Just wanted to see what the thinking is out there. Am I using the wrong kind of bait? What bait is used in that res. and what technique?

One of the things I should have done is move around some. I stayed in the same pl :roll: ace for the three hours I was there. I still feel like I should have got at least a bite?

What am I missing here? o-||


----------



## sawsman (Sep 13, 2007)

mtnwestwalkers said:


> What am I missing here? o-||


Smelly-Jelly. Dip the worm in it. 

Seriously though, that's fishing sometimes. Persistance and patience will pay off for you. Sometimes moving around is the ticket. Just keep at it!


----------



## mtnwestwalkers (Mar 24, 2011)

Yeah, I don't know if I was being hard headed or lazy but I stood in one place. I guess a lil of both..lol I like to know what those guys where using floating around the res. I'm guessing flies?


----------



## sawsman (Sep 13, 2007)

If you dont have any bites after awhile, it's good to try something else. Try throwing different lures.. sometimes that'll entice them to strike.


----------



## mtnwestwalkers (Mar 24, 2011)

I think you can use flies from the shore. But, I wouldn't really know cause I'm not a fly fisherman. Thing is flies have no real weight so from the shore your not going to get much distance.

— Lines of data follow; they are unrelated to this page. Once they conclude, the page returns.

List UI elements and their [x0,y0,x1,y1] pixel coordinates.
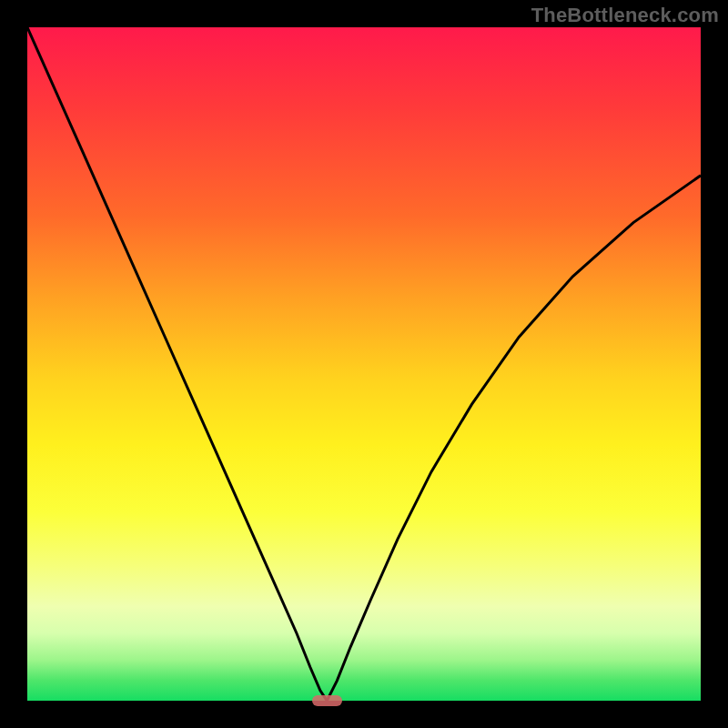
curve-left [27,27,327,701]
min-marker [312,695,342,706]
plot-area [27,27,701,701]
curve-right [327,176,701,701]
watermark-text: TheBottleneck.com [531,4,719,27]
chart-frame: TheBottleneck.com [0,0,728,728]
curve-svg [27,27,701,701]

I never tried this but what about a weighted bobber with a 36 inch lead? You couldn't fish the fly like you where fly fishing but they may strike it anyway cause of size and looks but it wouldn't have the action.


----------



## sawsman (Sep 13, 2007)

Try using a clear plastic bubble filled 3/4 full with water above a swivel. Tie on 24 to 36" of leader and tie a fly to the end. Cast it as far as you can and reel it back slowly... A Pistol Pete fly is a good bet as well.


----------



## mtnwestwalkers (Mar 24, 2011)

Yeah, that's a good idea...never used the clear plastic bubble. I've seen them.

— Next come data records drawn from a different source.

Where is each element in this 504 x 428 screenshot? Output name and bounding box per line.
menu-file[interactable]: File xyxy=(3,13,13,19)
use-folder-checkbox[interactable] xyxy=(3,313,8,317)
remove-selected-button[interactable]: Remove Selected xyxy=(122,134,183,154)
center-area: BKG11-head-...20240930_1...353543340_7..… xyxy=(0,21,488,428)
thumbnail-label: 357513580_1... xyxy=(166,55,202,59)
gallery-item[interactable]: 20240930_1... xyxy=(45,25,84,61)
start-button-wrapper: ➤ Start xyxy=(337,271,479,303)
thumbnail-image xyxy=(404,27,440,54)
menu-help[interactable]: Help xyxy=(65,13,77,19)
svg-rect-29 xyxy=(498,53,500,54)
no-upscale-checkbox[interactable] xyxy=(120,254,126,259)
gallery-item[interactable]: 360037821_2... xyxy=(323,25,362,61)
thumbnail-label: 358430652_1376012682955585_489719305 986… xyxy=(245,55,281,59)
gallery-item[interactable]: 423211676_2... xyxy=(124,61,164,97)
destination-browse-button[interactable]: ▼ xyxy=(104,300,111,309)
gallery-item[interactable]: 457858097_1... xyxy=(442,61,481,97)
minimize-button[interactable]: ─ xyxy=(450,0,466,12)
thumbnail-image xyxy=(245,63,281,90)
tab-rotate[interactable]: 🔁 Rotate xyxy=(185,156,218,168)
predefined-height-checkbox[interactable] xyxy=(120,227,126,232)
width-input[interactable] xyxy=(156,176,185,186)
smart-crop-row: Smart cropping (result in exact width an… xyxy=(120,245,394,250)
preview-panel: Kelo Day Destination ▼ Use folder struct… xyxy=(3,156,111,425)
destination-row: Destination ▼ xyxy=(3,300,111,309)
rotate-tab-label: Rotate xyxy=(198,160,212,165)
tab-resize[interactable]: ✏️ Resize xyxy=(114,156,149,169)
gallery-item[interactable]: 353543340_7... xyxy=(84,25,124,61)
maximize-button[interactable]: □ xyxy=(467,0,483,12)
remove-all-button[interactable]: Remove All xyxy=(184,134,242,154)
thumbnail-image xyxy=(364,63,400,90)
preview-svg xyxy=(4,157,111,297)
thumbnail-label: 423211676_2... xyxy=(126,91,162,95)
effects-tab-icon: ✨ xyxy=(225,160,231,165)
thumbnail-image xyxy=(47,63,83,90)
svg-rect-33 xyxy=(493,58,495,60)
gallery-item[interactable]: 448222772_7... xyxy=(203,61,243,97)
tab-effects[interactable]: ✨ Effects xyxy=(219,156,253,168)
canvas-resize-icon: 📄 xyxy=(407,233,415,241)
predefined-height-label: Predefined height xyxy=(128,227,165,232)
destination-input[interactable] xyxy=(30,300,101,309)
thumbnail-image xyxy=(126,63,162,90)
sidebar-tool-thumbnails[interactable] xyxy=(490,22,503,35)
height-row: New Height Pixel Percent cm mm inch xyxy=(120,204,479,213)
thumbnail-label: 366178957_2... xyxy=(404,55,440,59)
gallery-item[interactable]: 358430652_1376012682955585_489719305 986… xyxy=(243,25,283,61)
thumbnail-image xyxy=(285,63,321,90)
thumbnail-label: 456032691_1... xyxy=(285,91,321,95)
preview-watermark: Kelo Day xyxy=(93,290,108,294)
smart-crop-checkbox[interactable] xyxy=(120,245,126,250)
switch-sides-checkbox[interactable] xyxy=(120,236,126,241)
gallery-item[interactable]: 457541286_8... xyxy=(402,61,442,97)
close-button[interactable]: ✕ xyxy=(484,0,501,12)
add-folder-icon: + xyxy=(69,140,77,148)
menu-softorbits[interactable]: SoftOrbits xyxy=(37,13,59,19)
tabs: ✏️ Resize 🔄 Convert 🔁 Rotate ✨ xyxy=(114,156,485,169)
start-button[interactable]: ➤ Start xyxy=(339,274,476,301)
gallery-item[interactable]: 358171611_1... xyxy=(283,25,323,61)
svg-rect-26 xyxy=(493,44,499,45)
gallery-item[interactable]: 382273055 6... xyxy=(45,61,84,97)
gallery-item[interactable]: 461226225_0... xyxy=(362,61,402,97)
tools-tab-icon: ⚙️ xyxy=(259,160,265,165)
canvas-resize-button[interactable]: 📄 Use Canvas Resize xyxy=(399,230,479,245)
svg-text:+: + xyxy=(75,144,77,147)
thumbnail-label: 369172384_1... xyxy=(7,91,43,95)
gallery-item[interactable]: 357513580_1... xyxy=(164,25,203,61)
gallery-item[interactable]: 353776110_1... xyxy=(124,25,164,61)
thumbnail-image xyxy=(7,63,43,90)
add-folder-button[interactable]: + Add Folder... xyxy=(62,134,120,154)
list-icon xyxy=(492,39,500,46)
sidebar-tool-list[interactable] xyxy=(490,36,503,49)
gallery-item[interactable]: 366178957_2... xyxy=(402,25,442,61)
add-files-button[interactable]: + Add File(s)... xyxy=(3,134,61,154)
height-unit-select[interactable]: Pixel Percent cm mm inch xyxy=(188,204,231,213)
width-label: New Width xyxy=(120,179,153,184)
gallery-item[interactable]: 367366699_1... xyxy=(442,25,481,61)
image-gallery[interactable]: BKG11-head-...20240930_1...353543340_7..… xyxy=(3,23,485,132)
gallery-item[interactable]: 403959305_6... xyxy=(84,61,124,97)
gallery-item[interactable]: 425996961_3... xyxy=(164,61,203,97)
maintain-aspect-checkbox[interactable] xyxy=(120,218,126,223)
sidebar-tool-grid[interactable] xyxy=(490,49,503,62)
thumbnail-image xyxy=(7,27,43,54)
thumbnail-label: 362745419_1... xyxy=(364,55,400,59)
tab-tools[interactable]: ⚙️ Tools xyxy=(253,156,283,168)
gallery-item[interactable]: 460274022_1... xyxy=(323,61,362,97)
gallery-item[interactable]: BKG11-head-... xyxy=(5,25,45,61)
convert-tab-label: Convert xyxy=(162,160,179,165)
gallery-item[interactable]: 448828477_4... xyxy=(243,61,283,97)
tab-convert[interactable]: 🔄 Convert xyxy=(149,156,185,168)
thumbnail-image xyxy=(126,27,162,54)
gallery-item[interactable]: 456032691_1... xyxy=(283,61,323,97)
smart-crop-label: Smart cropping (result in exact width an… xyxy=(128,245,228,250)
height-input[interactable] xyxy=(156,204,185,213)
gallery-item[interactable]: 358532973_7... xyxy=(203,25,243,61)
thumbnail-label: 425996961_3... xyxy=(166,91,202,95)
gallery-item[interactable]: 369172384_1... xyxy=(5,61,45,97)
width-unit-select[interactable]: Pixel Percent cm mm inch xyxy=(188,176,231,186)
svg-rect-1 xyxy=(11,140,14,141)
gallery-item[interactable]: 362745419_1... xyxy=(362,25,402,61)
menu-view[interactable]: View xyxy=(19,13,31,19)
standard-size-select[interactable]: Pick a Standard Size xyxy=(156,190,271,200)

I picked up a few of those Cortland 'Fly Assortment' Panfish Poppers so I'll see how those work. I'll do a 36" lead behind a weighted foam snap on float for now.

I was looking at that Pistol Pete as well. I'll get a hold of one this weekend.

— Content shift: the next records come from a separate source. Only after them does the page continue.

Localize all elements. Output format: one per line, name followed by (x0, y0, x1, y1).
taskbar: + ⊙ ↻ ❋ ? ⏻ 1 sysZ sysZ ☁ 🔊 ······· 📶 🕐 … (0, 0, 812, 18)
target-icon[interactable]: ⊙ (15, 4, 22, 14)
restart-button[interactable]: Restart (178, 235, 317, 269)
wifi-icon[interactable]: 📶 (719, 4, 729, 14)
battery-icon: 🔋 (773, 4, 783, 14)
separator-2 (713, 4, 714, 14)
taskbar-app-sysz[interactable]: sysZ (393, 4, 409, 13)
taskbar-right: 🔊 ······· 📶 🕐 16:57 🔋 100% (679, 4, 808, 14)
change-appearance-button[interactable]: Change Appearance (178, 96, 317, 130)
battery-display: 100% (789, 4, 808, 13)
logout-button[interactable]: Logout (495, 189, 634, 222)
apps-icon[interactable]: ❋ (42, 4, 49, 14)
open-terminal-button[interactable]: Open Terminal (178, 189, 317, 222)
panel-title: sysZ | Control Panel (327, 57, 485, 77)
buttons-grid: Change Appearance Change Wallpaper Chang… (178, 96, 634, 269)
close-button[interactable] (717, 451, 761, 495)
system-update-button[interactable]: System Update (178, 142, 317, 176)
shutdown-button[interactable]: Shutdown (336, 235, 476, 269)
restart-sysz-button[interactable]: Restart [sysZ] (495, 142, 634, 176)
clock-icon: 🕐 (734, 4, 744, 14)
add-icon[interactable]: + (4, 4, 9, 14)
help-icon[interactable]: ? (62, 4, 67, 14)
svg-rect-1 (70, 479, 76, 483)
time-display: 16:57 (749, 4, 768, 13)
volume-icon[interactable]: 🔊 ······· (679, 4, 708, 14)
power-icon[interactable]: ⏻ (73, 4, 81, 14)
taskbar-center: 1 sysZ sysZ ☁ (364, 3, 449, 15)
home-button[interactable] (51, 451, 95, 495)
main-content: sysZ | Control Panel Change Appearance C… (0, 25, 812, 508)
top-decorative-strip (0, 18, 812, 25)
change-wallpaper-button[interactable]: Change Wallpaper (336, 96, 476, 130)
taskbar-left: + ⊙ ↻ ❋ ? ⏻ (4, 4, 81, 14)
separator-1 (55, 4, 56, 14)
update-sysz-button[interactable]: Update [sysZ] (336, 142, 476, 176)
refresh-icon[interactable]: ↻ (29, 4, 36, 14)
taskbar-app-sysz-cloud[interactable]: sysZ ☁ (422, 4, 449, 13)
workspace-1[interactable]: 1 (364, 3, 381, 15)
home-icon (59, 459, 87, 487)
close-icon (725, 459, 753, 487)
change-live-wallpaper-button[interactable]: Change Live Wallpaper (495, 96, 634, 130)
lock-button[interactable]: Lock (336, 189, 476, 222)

Sould be heading out to Spanish Oaks again AM Friday. I don't like going o-for...lol thanks for the info. I let ya know how it goes. If your free head on out and get in touch.

talk soon, Robb


----------



## jsfano (Jun 23, 2010)

I like to use a worm & mini-marshmallow combo when fishing from the bottom on a 3-4 ft leader. I get a lot of success with this set up. But as sawsman said, thats just how it goes sometimes. Earlier this year I got an all day pass from the wife to go fishing. Not a single hit! 8hrs later of throwing everything and anything and my neighbors cat we called it quits. Slayed it next though


----------



## REPETER (Oct 3, 2007)

Sometimes those areas the fish can be pretty fickle. When I'm fishing a worm in a place like Spanish Oaks I use a small barbed hook~ smaller then I'd use anywhere else. And I put on at most a 3rd of the worm. Cast it out as deep as I can get it and if I don't get hit within 3-5 min I reel in slowly and repeat.


----------



## mtnwestwalkers (Mar 24, 2011)

Thanks Gents for the info. I will update you all soon as I fish it again. Thanks again!!


----------



## Guest (Jun 14, 2011)

i am a new here ,it is great


----------



## mtnwestwalkers (Mar 24, 2011)

It is great when your catching fish it's all the better


----------